Why then, don’t we live the same way?
Instead, we live in a flood of information, instant gratification, a fast past automated blur. Everything should have been done by yesterday. All systems go. You snooze, you lose.
We mock people without technology, calling them simpletons.
But don’t we also say ignorance is bliss, innocence is pure, and blessed are the meek?
We’re a species of contradictions and hypocrisy.
Deep inside all of us there’s a longing for a simpler life. I wish it were that easy. I wish I could be like them. I wish I could just leave my job and go … our animal instincts, calling us back to the wild. To open fields and deep oceans - seeking adventure, romance, and stories. But we seek these not in our daily lives but through social media, movies, and television. More technology - showing us the way life could be – rather than us going out and actually experiencing it for ourselves and making the life that we want our reality to be.
Why don’t we live the way we want to?
We say that we do certain things because it is what the rest of society does. We write 2000 emails a week because everyone else in the office does. We buy expensive things because we want to conform to the fads and trends of the world. We fall for gimmicks and depend on gadgets because we’re judged if we don’t. We measure our success based on the successes of those around us.
But if everyone is secretly longing to get out of the system and off the grid – why don’t we?
We have cultivated building blocks of apathy and ego. Year after year, stacking them higher and higher until creativity, imagination, and dreams are completely trapped behind impregnable walls of delusion affirmations that everything is great out here.
To have or even want less is a silly idea. It’s selling yourself short. It’s being irresponsible. It’s not working hard enough. It’s being lazy.

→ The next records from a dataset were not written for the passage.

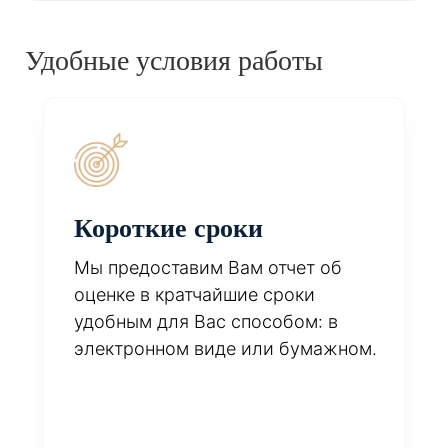
Удобные условия работы
Короткие сроки
Мы предоставим Вам отчет об
оценке в кратчайшие сроки
удобным для Вас способом: в
электронном виде или бумажном.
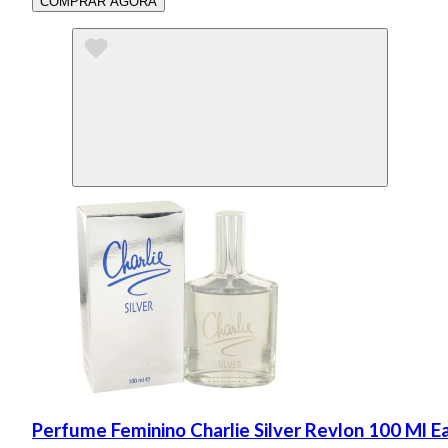
COMPRAR AGORA
Perfume Feminino Charlie Silver Revlon 100 Ml E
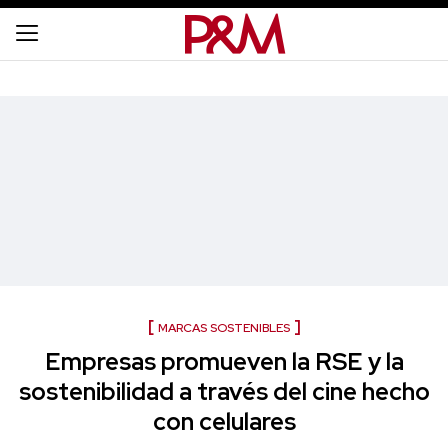
MARCAS SOSTENIBLES
Empresas promueven la RSE y la
sostenibilidad a través del cine hecho
con celulares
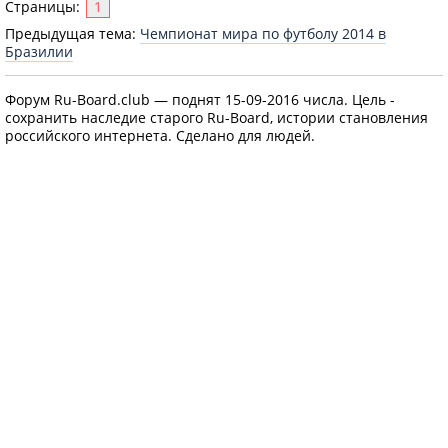
Страницы:
1
Предыдущая тема:
Чемпионат мира по футболу 2014 в
Бразилии
Форум Ru-Board.club — поднят 15-09-2016 числа. Цель -
сохранить наследие старого Ru-Board, истории становления
российского интернета. Сделано для людей.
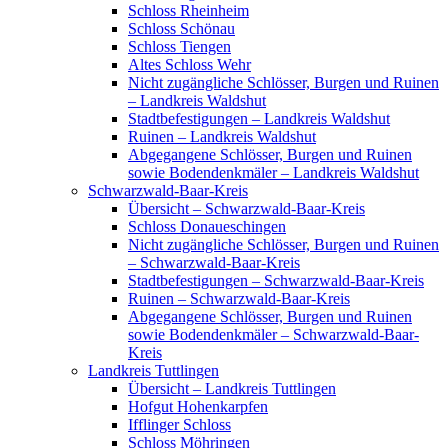
Schloss Rheinheim
Schloss Schönau
Schloss Tiengen
Altes Schloss Wehr
Nicht zugängliche Schlösser, Burgen und Ruinen
– Landkreis Waldshut
Stadtbefestigungen – Landkreis Waldshut
Ruinen – Landkreis Waldshut
Abgegangene Schlösser, Burgen und Ruinen
sowie Bodendenkmäler – Landkreis Waldshut
Schwarzwald-Baar-Kreis
Übersicht – Schwarzwald-Baar-Kreis
Schloss Donaueschingen
Nicht zugängliche Schlösser, Burgen und Ruinen
– Schwarzwald-Baar-Kreis
Stadtbefestigungen – Schwarzwald-Baar-Kreis
Ruinen – Schwarzwald-Baar-Kreis
Abgegangene Schlösser, Burgen und Ruinen
sowie Bodendenkmäler – Schwarzwald-Baar-
Kreis
Landkreis Tuttlingen
Übersicht – Landkreis Tuttlingen
Hofgut Hohenkarpfen
Ifflinger Schloss
Schloss Möhringen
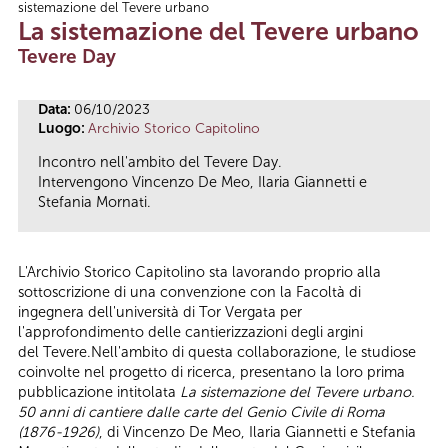
sistemazione del Tevere urbano
Tu sei qui
La sistemazione del Tevere urbano
Tevere Day
Data:
06/10/2023
Luogo:
Archivio Storico Capitolino
Incontro nell'ambito del Tevere Day.
Intervengono Vincenzo De Meo, Ilaria Giannetti e
Stefania Mornati.
L'Archivio Storico Capitolino sta lavorando proprio alla
sottoscrizione di una convenzione con la Facoltà di
ingegnera dell'università di Tor Vergata per
l'approfondimento delle cantierizzazioni degli argini
del Tevere.Nell'ambito di questa collaborazione, le studiose
coinvolte nel progetto di ricerca, presentano la loro prima
pubblicazione intitolata
La sistemazione del Tevere urbano.
50 anni di cantiere dalle carte del Genio Civile di Roma
(1876-1926)
, di Vincenzo De Meo, Ilaria Giannetti e Stefania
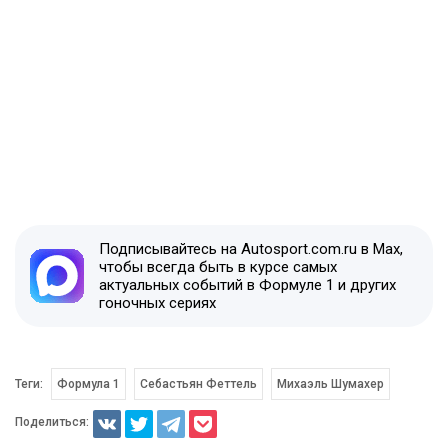
Подписывайтесь на Autosport.com.ru в Max,
чтобы всегда быть в курсе самых
актуальных событий в Формуле 1 и других
гоночных сериях
Теги:
Формула 1
Себастьян Феттель
Михаэль Шумахер
Поделиться:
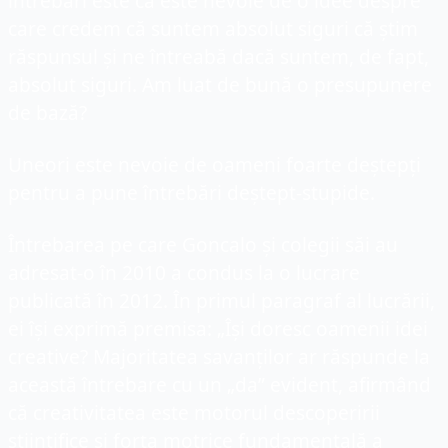
întrebări este că este nevoie de o idee despre 
care credem că suntem absolut siguri că știm 
răspunsul și ne întreabă dacă suntem, de fapt, 
absolut siguri. Am luat de bună o presupunere 
de bază?
Uneori este nevoie de oameni foarte deștepți 
pentru a pune întrebări deștept-stupide.
Întrebarea pe care Goncalo și colegii săi au 
adresat-o ​​în 2010 a condus la o lucrare 
publicată în 2012. În primul paragraf al lucrării, 
ei își exprimă premisa: „Își doresc oamenii idei 
creative? Majoritatea savanților ar răspunde la 
această întrebare cu un „da” evident, afirmând 
că creativitatea este motorul descoperirii 
științifice și forța motrice fundamentală a 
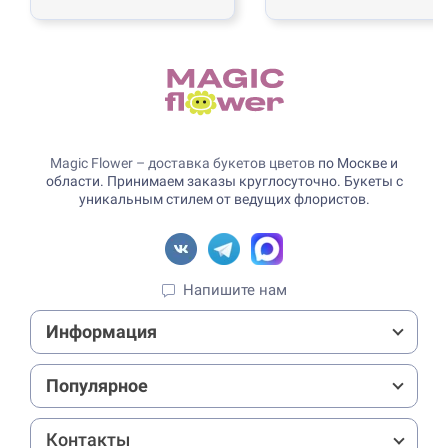
Magic Flower – доставка букетов цветов
по Москве и
области. Принимаем заказы круглосуточно. Букеты с
уникальным стилем от ведущих флористов.
Напишите нам
Информация
Популярное
Контакты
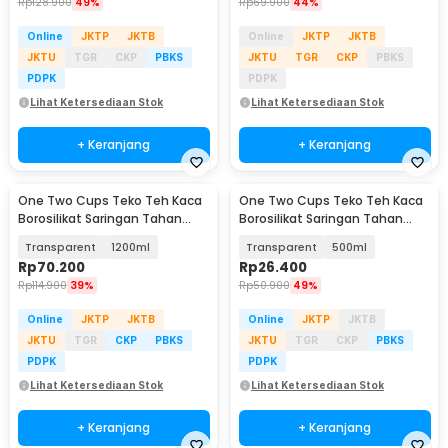
Rp
128.900
49%
Rp
69.900
44%
Online
JKTP
JKTB
Online
JKTP
JKTB
JKTU
TGR
CKP
PBKS
JKTU
TGR
CKP
PBKS
PDPK
PDPK
Lihat Ketersediaan Stok
Lihat Ketersediaan Stok
+ Keranjang
+ Keranjang
One Two Cups Teko Teh Kaca
One Two Cups Teko Teh Kaca
Borosilikat Saringan Tahan
Borosilikat Saringan Tahan
Panas Teapot - CV102
Panas Teapot - K1
Transparent
1200ml
Transparent
500ml
Rp
70.200
Rp
26.400
Rp
114.900
39%
Rp
50.900
49%
Online
JKTP
JKTB
Online
JKTP
JKTB
JKTU
TGR
CKP
PBKS
JKTU
TGR
CKP
PBKS
PDPK
PDPK
Lihat Ketersediaan Stok
Lihat Ketersediaan Stok
+ Keranjang
+ Keranjang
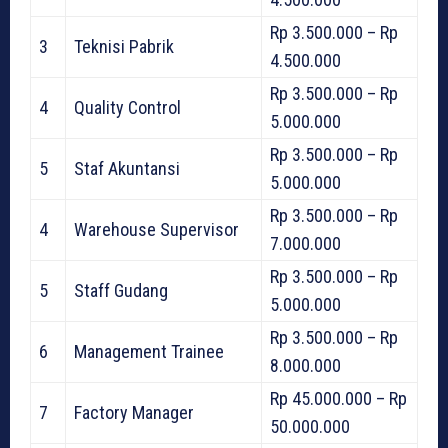
Rp 3.500.000 – Rp
3
Teknisi Pabrik
4.500.000
Rp 3.500.000 – Rp
4
Quality Control
5.000.000
Rp 3.500.000 – Rp
5
Staf Akuntansi
5.000.000
Rp 3.500.000 – Rp
4
Warehouse Supervisor
7.000.000
Rp 3.500.000 – Rp
5
Staff Gudang
5.000.000
Rp 3.500.000 – Rp
6
Management Trainee
8.000.000
Rp 45.000.000 – Rp
7
Factory Manager
50.000.000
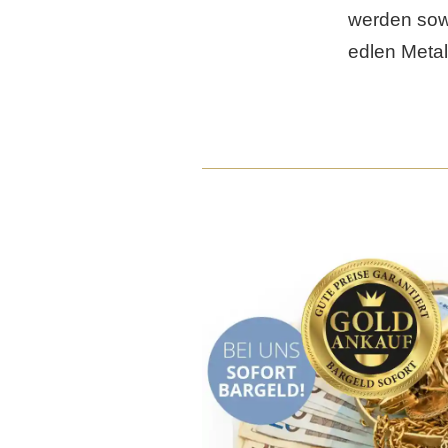
werden sow
edlen Metal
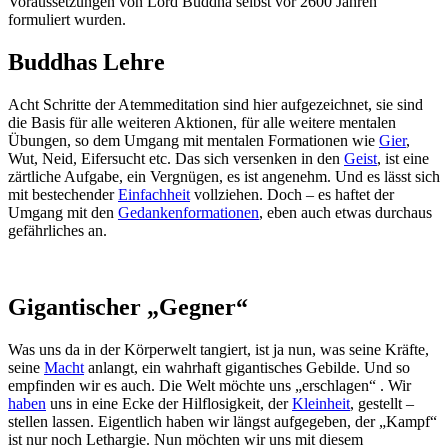
Voraussetzungen von Lord Buddha selbst vor 2600 Jahren
formuliert wurden.
Buddhas Lehre
Acht Schritte der Atemmeditation sind hier aufgezeichnet, sie sind
die Basis für alle weiteren Aktionen, für alle weitere mentalen
Übungen, so dem Umgang mit mentalen Formationen wie
Gier
,
Wut, Neid, Eifersucht etc. Das sich versenken in den
Geist
, ist eine
zärtliche Aufgabe, ein Vergnügen, es ist angenehm. Und es lässt sich
mit bestechender
Einfachheit
vollziehen. Doch – es haftet der
Umgang mit den
Gedankenformationen
, eben auch etwas durchaus
gefährliches an.
Gigantischer „Gegner“
Was uns da in der Körperwelt tangiert, ist ja nun, was seine Kräfte,
seine
Macht
anlangt, ein wahrhaft gigantisches Gebilde. Und so
empfinden wir es auch. Die Welt möchte uns „erschlagen“ . Wir
haben
uns in eine Ecke der Hilflosigkeit, der
Kleinheit
, gestellt –
stellen lassen. Eigentlich haben wir längst aufgegeben, der „Kampf“
ist nur noch Lethargie. Nun möchten wir uns mit diesem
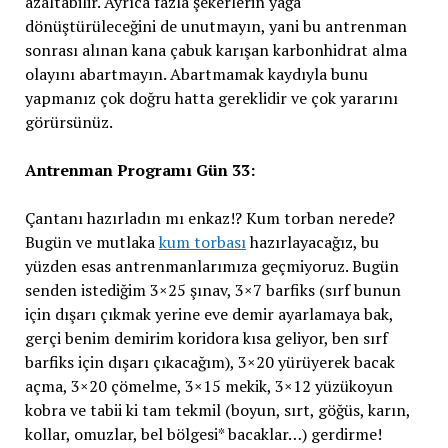
azaltabilir. Ayrıca fazla şekerlerin yağa
dönüştürüleceğini de unutmayın, yani bu antrenman
sonrası alınan kana çabuk karışan karbonhidrat alma
olayını abartmayın. Abartmamak kaydıyla bunu
yapmanız çok doğru hatta gereklidir ve çok yararını
görürsünüz.
Antrenman Programı Gün 33:
Çantanı hazırladın mı enkaz!? Kum torban nerede?
Bugün ve mutlaka
kum torbası
hazırlayacağız, bu
yüzden esas antrenmanlarımıza geçmiyoruz. Bugün
senden istediğim 3×25 şınav, 3×7 barfiks (sırf bunun
için dışarı çıkmak yerine eve demir ayarlamaya bak,
gerçi benim demirim koridora kısa geliyor, ben sırf
barfiks için dışarı çıkacağım), 3×20 yürüyerek bacak
açma, 3×20 çömelme, 3×15 mekik, 3×12 yüzükoyun
kobra ve tabii ki tam tekmil (boyun, sırt, göğüs, karın,
kollar, omuzlar, bel bölgesi* bacaklar…) gerdirme!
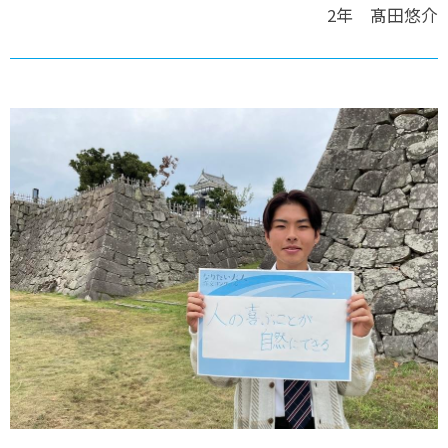
2年 髙田悠介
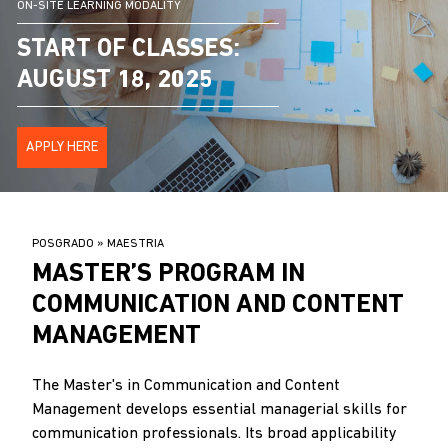
ON-SITE LEARNING MODALITY
START OF CLASSES:
AUGUST 18, 2025
APPLY HERE
BREADCRUMB
POSGRADO
MAESTRIA
.
MASTER’S PROGRAM IN
COMMUNICATION AND CONTENT
MANAGEMENT
The Master's in Communication and Content
Management develops essential managerial skills for
communication professionals. Its broad applicability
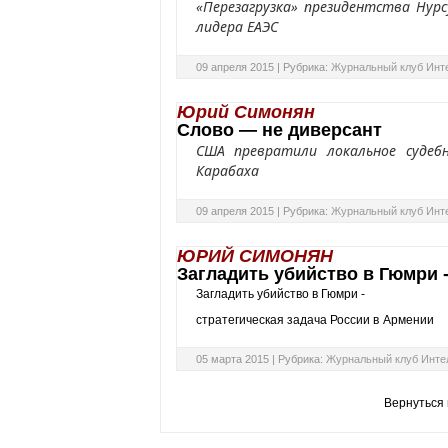
«Перезагрузка» президентства Нур
лидера ЕАЭС
09 апреля 2015 |
Рубрика:
Журнальный клуб Инт
Юрий Симонян
Слово — не диверсант
США превратили локальное судебн
Карабаха
09 апреля 2015 |
Рубрика:
Журнальный клуб Инт
ЮРИЙ СИМОНЯН
Загладить убийство в Гюмри 
Загладить убийство в Гюмри -
стратегическая задача России
в Армении
05 марта 2015 |
Рубрика:
Журнальный клуб Инте
Вернуться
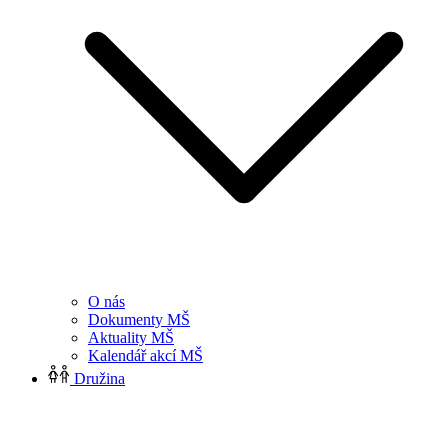
O nás
Dokumenty MŠ
Aktuality MŠ
Kalendář akcí MŠ
Družina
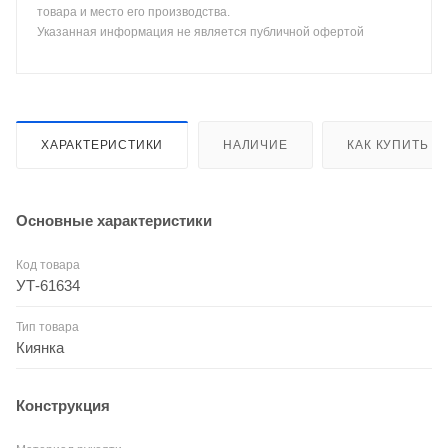
товара и место его производства.
Указанная информация не является публичной офертой
ХАРАКТЕРИСТИКИ
НАЛИЧИЕ
КАК КУПИТЬ
Основные характеристики
Код товара
УТ-61634
Тип товара
Киянка
Конструкция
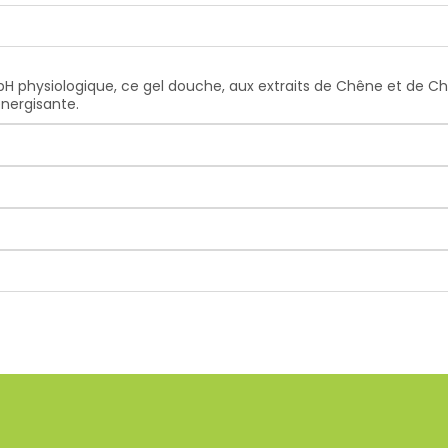
pH physiologique, ce gel douche, aux extraits de Chêne et de Ch
énergisante.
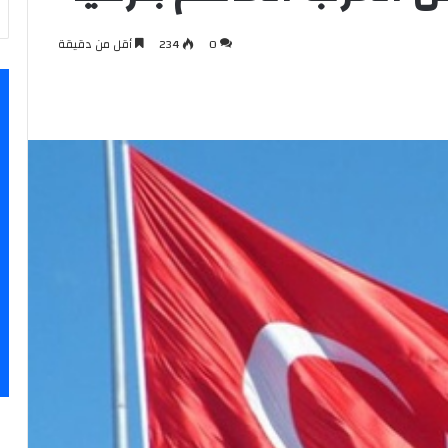
0
234
أقل من دقيقة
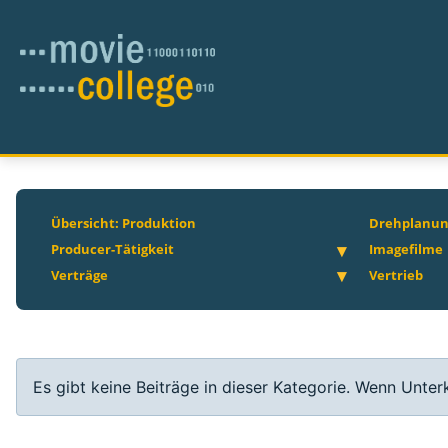
Übersicht: Produktion
Drehplanu
Producer-Tätigkeit
Imagefilme
Verträge
Vertrieb
Information
Es gibt keine Beiträge in dieser Kategorie. Wenn Unte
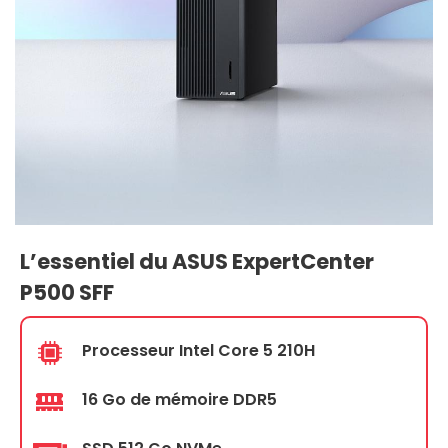
L’essentiel du ASUS ExpertCenter
P500 SFF
Processeur Intel Core 5 210H
16 Go de mémoire DDR5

It’s not being proactive. We scorn those who are not actively seeking to be better, to have more, to go faster.
Is that simply because we’re jealous?
We’re an angry people. Everyone is constantly on edge. Ticking time bombs waiting to explode at the slightest aggravation. There is no such thing as patience anymore.
Road rage for example, is a big issue in Singapore. With cars being so expensive, everyone in a race to get somewhere, and stress levels skyrocketing, Singapore’s road rage incidents have increased. We’re putting deadlines and schedules ahead of common decency and public safety. Fuelled by competition and weaponised with fast vehicles this obsession extrapolates.
Wars are fought with buttons and computers. I’m sure you’d think twice if you had to look a man in the eye before killing him. Technology gives us the ability to blow up faceless enemies. Trigger happy sadists in armed warfare, and they’ve got one hand on the detonator and the other is holding a vodka martini.
Technology speeds things up and if we’re already going at a speed that we cannot handle, do we really need more horsepower?
We’re a group of primal animals, already fighting and killing each other, is more artillery really what the world needs?
Are we in so far over our heads, fed with lies and deception that we’re just building and building in order to escape from the guilt to admitting that we messed up and that we’re not happy? Are we privately waiting for the world to implode so that we don’t have to clean up our mess or admit defeat? Are we purposely on a road to destruction to go out in a bang – live fast, die young?
Advancements in technology have robbed us of compassion, empathy, imagination, a sense of wonder, communication skills, the ability to work with our hands – many things that make us human.
So then, is more technology really what we need?